- **Exercise directions**
The reply should consist of the line containing "Петрозаводска." and all lines after it in the listing below, reproduced exactly and nothing more.
Provided records section start
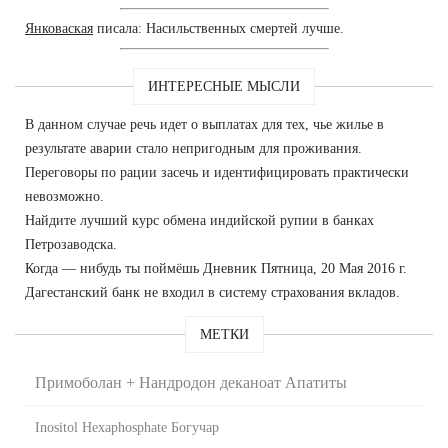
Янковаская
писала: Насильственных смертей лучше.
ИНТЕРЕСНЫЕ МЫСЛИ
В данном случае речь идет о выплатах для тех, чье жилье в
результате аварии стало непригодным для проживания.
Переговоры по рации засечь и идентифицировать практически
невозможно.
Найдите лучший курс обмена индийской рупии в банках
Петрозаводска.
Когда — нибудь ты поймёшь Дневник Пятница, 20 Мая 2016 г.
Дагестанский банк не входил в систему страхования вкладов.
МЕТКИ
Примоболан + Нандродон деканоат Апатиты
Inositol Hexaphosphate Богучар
Provided records section end
- **Exercise result**
Петрозаводска.
Когда — нибудь ты поймёшь Дневник Пятница, 20 Мая 2016 г.
Дагестанский банк не входил в систему страхования вкладов.
МЕТКИ
Примоболан + Нандродон деканоат Апатиты
Inositol Hexaphosphate Богучар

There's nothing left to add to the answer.